Le tribunal relève que l’organisation et l’élaboration d’une procédure d’appel d’offres ne peut faire l’objet d’une délégation de service public. Or selon l’article L121-2 du code pénal les collectivités territoriales ne peuvent être pénalement responsables que des seules infractions commises à l’occasion d’activités susceptibles d’une délégation de service public. En outre, poursuit le tribunal, l’article 432-14 du code pénal réprimant le délit de favoritisme vise limitativement les personnes susceptibles de commettre l’infraction au rang desquelles ne figurent pas les collectivités territoriales.

Condamnation du DST

En revanche le directeur des services techniques est condamné à 5000 euros d’amende (mais sans inscription au bulletin n°2 de son casier judiciaire). Il lui est reproché d’avoir pris l’initiative de prendre contact avec deux candidats (dont celui qui sera finalement retenu) pour leur demander des précisions sur leurs délais d’intervention sur le réseau en cas d’urgence. Les deux entreprises avaient ainsi pu modifier leur offre initiale, alors que le troisième candidat n’avait pas été sollicité. Le tribunal retient la culpabilité du DST : si l’article 59 du code des marchés publics, dans sa version applicable au moment des faits, rend possible une demande de précision aux candidats, c’est à la condition qu’une telle demande ne s’apparente pas à des négociations.
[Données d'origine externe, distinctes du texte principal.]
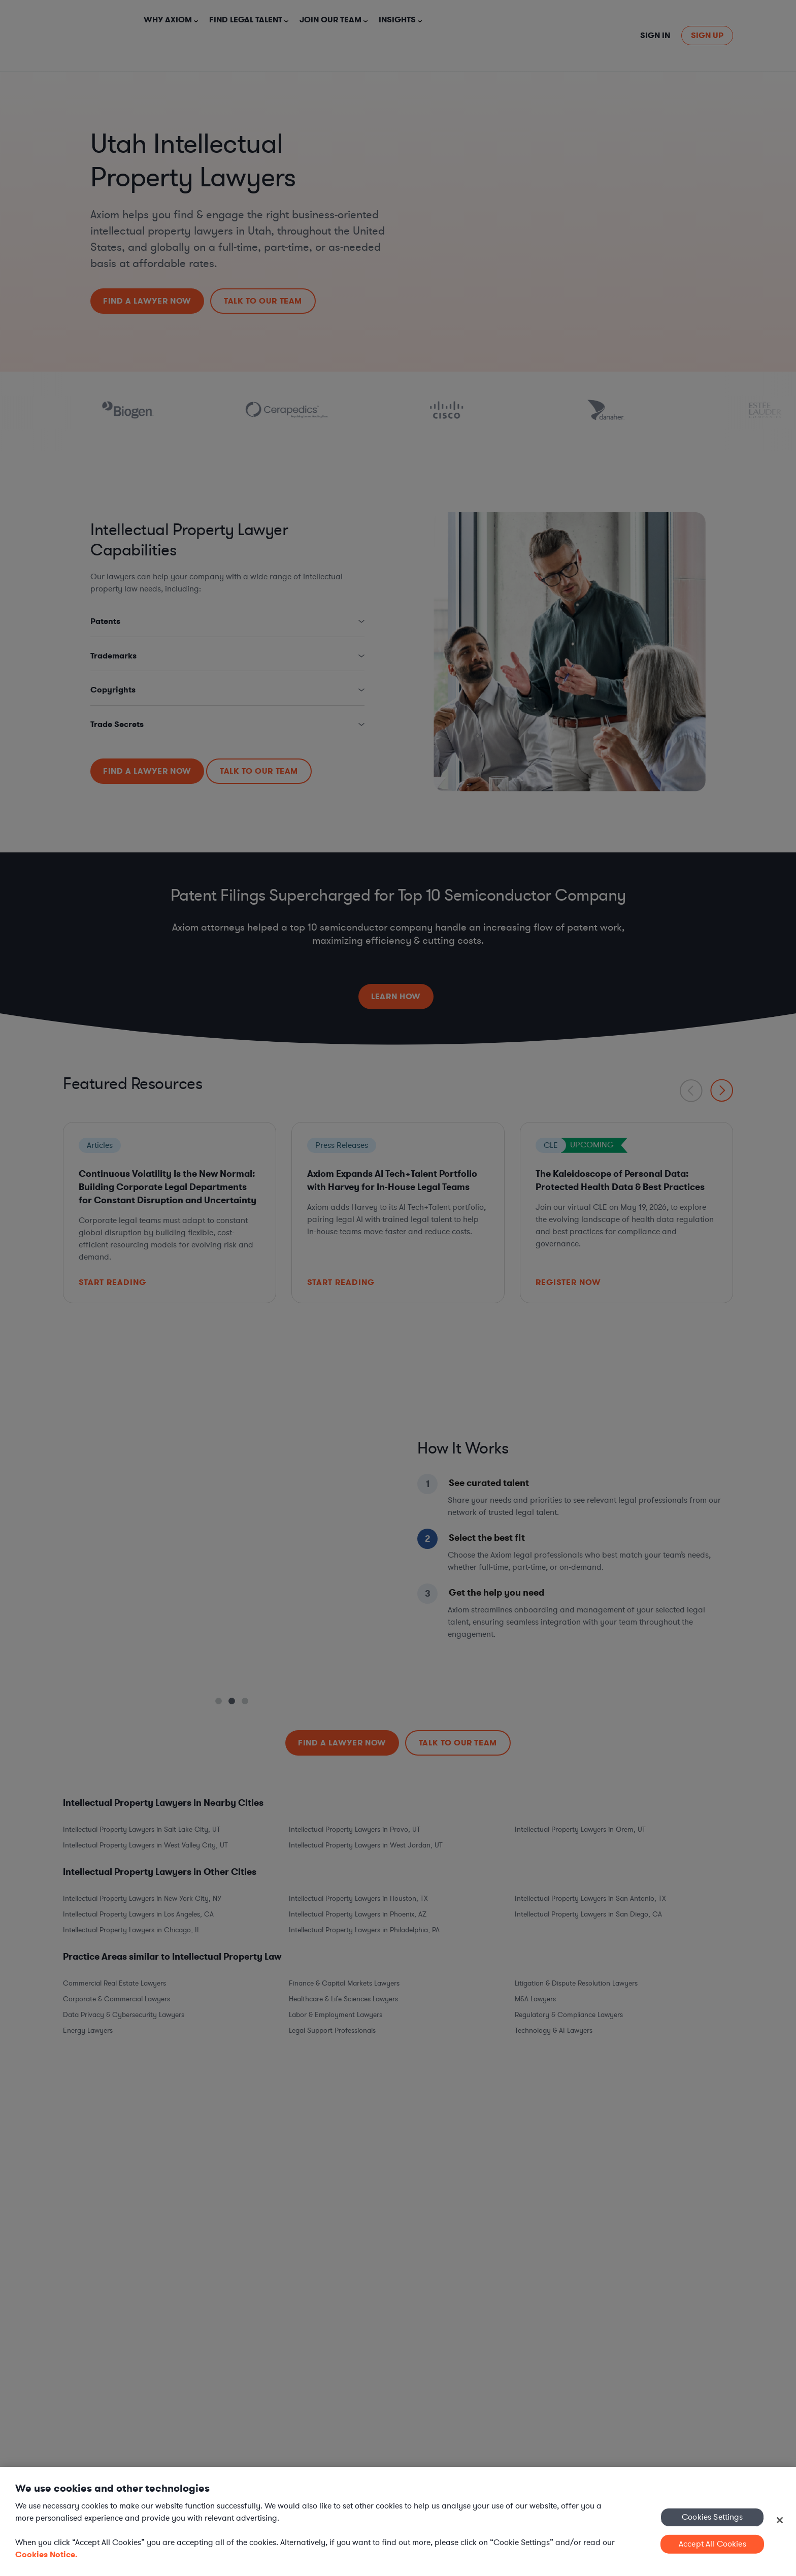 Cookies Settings (712, 2516)
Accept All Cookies (712, 2544)
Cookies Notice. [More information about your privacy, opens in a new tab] (46, 2554)
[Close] (780, 2520)
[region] (398, 2521) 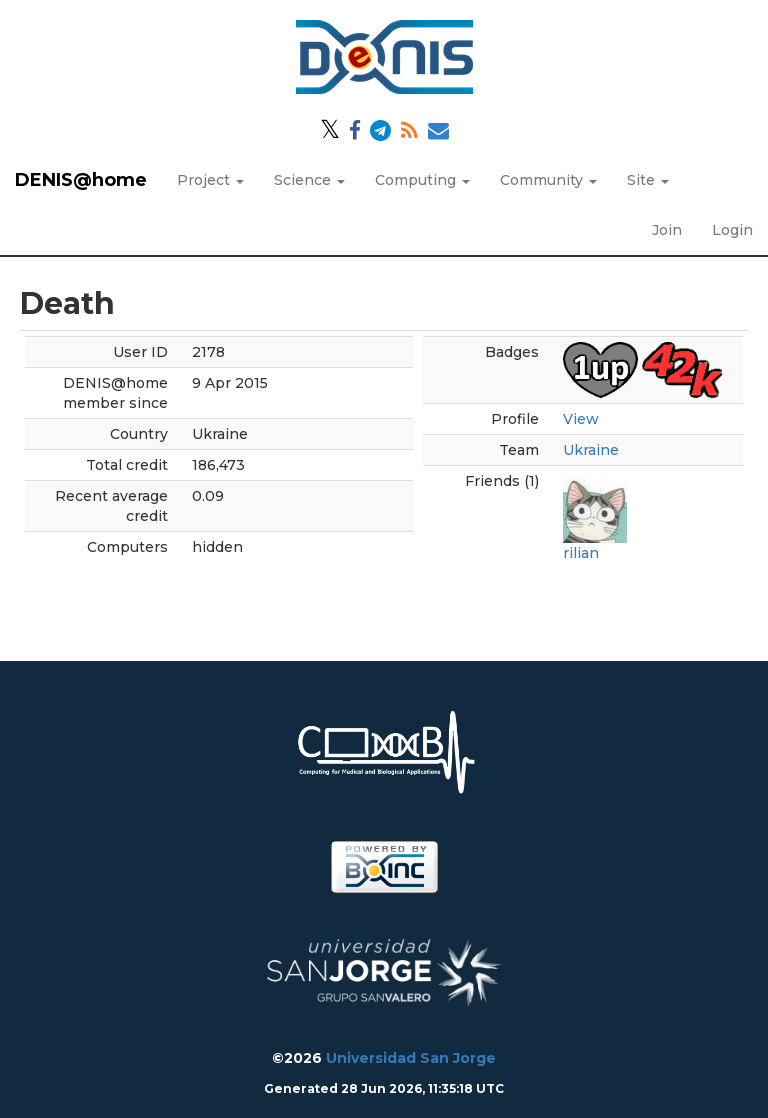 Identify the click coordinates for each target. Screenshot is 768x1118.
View (581, 419)
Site (648, 180)
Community (548, 180)
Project (210, 180)
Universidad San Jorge (411, 1058)
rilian (581, 553)
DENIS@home (81, 180)
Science (309, 180)
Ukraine (591, 450)
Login (732, 230)
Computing (422, 180)
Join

Ainsi la prise en compte de données nouvelles, établies à la demande du prévenu alors que de surcroît le troisième candidat n’a pas eu la même opportunité, est constitutive du délit de favoritisme.

En revanche, les entreprises qui avaient ainsi pu modifier leur offre, sont relaxées du chef de recel de favoritisme le tribunal estimant qu’aucun élément ne permettait d’établir leur connaissance de la rupture d’égalité de traitement des candidats à leur profit.